Prompt: All lines before the one containing "वर्तमान तरुण पिढीच्या", plus that line itself, are to be printed exactly as they appear below.

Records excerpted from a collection

┌──

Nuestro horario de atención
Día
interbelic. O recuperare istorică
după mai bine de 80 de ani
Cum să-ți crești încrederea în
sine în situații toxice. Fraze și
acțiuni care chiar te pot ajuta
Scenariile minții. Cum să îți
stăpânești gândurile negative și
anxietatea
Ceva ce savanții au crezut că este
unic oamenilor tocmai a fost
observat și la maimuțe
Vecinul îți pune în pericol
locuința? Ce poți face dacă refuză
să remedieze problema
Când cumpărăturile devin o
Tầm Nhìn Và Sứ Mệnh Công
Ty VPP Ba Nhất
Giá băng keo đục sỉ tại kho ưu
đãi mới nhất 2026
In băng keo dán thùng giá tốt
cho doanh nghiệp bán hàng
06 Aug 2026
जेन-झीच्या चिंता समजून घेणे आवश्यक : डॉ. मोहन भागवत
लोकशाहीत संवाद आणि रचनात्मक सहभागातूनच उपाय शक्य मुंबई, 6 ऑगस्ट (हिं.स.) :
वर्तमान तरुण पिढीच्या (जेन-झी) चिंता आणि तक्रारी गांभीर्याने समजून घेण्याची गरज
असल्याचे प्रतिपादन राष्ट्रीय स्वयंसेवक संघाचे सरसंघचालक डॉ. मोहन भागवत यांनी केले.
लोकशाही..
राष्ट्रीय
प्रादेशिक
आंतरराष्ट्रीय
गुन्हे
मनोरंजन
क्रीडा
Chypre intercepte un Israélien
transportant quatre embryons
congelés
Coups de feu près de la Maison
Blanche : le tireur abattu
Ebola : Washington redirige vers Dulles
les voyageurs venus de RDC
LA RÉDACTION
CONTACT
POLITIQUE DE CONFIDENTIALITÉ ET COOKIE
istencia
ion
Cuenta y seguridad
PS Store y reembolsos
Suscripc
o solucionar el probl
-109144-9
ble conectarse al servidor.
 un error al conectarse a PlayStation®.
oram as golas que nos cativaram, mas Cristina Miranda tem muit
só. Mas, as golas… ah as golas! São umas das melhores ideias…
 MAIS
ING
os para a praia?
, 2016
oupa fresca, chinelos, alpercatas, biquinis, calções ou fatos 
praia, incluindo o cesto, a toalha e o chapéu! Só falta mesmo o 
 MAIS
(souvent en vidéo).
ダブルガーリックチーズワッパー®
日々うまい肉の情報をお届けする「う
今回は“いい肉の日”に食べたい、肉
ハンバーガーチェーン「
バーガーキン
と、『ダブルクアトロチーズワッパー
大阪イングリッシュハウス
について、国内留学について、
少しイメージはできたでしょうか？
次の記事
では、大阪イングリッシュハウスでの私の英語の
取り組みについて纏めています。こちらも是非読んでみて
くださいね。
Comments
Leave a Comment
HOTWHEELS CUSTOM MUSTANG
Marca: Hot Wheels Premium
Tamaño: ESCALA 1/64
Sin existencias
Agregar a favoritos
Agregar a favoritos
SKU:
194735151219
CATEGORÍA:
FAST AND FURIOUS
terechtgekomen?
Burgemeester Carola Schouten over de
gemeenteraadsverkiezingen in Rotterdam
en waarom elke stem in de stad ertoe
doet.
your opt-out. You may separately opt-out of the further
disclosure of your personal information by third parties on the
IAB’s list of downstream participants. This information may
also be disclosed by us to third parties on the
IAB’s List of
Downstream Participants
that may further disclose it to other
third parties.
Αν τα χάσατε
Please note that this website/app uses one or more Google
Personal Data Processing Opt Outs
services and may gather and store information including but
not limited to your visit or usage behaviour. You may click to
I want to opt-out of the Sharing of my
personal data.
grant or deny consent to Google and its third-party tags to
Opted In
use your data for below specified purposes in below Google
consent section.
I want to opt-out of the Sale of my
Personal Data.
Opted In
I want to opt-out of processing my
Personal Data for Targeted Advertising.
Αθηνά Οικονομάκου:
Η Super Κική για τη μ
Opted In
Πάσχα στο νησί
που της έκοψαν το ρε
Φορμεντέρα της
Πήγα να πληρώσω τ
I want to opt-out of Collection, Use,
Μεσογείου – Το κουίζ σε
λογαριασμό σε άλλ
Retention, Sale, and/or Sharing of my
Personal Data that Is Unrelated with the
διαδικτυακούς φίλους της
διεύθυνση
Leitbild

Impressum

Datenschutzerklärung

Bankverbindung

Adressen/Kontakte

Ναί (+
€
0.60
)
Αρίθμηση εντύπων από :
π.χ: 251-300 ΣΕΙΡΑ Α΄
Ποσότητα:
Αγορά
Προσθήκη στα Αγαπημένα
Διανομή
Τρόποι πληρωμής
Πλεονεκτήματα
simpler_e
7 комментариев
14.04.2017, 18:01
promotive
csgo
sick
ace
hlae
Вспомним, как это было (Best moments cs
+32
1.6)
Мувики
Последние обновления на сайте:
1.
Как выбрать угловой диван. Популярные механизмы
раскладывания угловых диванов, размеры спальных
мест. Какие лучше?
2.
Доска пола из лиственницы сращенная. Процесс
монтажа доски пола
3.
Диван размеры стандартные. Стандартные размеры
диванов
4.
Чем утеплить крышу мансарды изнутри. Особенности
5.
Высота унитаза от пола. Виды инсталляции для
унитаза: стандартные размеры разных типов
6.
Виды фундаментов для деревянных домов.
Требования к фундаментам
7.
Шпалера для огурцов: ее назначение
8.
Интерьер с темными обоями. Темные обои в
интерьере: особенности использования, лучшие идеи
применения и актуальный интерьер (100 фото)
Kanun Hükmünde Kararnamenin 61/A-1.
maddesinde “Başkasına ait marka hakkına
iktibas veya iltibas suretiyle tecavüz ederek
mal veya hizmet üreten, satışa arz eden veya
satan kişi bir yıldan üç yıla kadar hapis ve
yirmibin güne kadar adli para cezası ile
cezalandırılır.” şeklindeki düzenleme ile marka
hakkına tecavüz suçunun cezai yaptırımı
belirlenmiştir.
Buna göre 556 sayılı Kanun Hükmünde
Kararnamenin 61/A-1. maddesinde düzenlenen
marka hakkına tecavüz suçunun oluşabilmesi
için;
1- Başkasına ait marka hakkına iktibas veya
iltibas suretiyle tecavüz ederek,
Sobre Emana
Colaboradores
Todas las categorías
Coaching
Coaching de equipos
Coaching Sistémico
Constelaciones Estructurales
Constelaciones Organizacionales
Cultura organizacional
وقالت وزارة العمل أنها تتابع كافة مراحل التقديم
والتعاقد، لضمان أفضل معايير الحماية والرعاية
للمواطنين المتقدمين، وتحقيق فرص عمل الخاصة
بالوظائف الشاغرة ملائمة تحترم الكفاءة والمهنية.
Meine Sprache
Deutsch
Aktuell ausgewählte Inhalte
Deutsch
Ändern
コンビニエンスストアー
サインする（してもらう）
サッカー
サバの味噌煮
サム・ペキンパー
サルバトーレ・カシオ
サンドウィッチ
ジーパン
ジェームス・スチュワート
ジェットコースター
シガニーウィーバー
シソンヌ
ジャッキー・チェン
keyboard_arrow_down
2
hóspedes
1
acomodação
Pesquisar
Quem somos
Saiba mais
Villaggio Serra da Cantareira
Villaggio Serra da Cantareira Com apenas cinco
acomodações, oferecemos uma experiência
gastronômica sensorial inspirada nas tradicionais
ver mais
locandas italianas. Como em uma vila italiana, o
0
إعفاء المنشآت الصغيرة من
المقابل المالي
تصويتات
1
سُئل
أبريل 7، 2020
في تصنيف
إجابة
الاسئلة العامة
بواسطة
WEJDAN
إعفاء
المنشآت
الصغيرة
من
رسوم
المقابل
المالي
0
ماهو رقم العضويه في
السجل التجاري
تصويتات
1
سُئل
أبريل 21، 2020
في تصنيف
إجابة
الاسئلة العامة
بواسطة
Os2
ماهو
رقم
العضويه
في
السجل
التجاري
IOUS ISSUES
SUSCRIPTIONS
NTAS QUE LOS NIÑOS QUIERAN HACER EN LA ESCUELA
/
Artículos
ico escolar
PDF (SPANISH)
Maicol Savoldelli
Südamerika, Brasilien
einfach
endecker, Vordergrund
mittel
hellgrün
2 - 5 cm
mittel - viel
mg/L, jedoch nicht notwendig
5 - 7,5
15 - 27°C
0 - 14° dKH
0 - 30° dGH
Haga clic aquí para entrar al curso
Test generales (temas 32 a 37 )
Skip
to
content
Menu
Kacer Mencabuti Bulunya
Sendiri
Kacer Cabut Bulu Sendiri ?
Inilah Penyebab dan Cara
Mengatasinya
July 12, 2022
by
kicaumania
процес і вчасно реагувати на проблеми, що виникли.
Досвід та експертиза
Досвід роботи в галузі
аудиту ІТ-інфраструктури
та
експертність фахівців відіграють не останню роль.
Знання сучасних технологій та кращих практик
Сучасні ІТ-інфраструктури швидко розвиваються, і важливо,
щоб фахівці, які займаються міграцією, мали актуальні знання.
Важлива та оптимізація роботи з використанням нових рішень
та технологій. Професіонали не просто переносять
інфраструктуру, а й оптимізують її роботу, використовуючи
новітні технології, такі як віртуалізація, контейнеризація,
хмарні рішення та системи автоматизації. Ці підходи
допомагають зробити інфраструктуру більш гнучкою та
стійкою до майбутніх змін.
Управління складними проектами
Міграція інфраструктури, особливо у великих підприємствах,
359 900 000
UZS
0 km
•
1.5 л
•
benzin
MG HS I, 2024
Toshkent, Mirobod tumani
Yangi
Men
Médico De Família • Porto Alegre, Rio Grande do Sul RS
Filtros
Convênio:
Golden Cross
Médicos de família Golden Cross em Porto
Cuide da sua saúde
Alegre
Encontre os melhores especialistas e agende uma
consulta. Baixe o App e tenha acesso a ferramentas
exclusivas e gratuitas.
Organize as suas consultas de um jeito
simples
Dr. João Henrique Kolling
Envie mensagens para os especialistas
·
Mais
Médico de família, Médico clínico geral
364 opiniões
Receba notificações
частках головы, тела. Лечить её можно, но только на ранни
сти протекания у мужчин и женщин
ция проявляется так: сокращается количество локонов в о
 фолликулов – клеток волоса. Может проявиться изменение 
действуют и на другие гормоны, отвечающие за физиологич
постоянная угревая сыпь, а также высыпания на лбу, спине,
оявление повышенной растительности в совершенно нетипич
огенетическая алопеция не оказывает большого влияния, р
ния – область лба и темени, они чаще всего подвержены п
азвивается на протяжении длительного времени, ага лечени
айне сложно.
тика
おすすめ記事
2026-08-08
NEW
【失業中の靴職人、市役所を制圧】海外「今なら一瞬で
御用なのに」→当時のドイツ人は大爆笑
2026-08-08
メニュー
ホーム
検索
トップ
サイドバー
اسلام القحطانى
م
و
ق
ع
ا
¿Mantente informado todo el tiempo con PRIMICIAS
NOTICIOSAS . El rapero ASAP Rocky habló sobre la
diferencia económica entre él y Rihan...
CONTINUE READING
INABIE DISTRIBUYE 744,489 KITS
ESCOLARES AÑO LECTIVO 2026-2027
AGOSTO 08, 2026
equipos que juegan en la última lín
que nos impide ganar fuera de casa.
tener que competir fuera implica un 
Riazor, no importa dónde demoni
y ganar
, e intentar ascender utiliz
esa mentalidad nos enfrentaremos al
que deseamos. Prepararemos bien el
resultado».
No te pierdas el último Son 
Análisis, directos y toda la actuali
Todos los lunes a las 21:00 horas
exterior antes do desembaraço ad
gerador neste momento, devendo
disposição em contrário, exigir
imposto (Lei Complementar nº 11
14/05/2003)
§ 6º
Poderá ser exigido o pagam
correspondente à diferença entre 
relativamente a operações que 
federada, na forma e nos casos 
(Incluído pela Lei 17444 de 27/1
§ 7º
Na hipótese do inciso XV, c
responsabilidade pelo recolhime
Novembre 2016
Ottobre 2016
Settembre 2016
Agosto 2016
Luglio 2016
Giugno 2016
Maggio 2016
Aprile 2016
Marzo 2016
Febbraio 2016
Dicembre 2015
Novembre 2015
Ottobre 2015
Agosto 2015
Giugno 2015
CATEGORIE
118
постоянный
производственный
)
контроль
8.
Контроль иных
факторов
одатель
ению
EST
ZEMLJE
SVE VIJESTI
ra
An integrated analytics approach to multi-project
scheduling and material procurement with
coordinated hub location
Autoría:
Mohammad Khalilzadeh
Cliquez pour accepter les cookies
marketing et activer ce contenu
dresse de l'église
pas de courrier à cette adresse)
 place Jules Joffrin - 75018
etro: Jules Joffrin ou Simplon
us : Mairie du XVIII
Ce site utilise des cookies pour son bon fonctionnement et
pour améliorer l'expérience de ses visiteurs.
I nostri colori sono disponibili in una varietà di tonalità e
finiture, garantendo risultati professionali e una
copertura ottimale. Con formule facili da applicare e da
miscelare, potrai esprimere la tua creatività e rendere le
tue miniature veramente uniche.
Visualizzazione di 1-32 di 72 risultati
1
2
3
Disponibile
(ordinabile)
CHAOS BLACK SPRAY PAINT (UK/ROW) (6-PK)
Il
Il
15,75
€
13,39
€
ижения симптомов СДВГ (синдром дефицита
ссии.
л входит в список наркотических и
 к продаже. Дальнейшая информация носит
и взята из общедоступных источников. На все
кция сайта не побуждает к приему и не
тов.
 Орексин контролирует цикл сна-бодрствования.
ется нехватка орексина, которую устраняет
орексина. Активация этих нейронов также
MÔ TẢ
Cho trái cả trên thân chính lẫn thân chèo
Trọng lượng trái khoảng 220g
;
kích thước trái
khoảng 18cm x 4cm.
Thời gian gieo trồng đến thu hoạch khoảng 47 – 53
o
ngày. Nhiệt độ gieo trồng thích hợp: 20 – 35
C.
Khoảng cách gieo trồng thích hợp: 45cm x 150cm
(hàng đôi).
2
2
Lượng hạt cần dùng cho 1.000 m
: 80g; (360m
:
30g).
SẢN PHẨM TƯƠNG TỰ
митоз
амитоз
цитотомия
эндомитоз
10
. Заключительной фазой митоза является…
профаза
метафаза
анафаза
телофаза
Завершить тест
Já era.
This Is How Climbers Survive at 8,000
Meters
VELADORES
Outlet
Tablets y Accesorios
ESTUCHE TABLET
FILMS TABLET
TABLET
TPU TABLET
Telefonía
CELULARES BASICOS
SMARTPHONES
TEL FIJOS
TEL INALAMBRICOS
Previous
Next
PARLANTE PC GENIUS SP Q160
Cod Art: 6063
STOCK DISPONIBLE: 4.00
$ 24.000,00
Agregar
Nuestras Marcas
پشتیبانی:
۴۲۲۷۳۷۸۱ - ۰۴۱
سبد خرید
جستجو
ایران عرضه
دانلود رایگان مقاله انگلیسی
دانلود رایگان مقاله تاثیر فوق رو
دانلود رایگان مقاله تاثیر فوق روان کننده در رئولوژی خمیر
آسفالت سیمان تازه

└──

Problem solution:
Nuestro horario de atención
Día
interbelic. O recuperare istorică
după mai bine de 80 de ani
Cum să-ți crești încrederea în
sine în situații toxice. Fraze și
acțiuni care chiar te pot ajuta
Scenariile minții. Cum să îți
stăpânești gândurile negative și
anxietatea
Ceva ce savanții au crezut că este
unic oamenilor tocmai a fost
observat și la maimuțe
Vecinul îți pune în pericol
locuința? Ce poți face dacă refuză
să remedieze problema
Când cumpărăturile devin o
Tầm Nhìn Và Sứ Mệnh Công
Ty VPP Ba Nhất
Giá băng keo đục sỉ tại kho ưu
đãi mới nhất 2026
In băng keo dán thùng giá tốt
cho doanh nghiệp bán hàng
06 Aug 2026
जेन-झीच्या चिंता समजून घेणे आवश्यक : डॉ. मोहन भागवत
लोकशाहीत संवाद आणि रचनात्मक सहभागातूनच उपाय शक्य मुंबई, 6 ऑगस्ट (हिं.स.) :
वर्तमान तरुण पिढीच्या (जेन-झी) चिंता आणि तक्रारी गांभीर्याने समजून घेण्याची गरज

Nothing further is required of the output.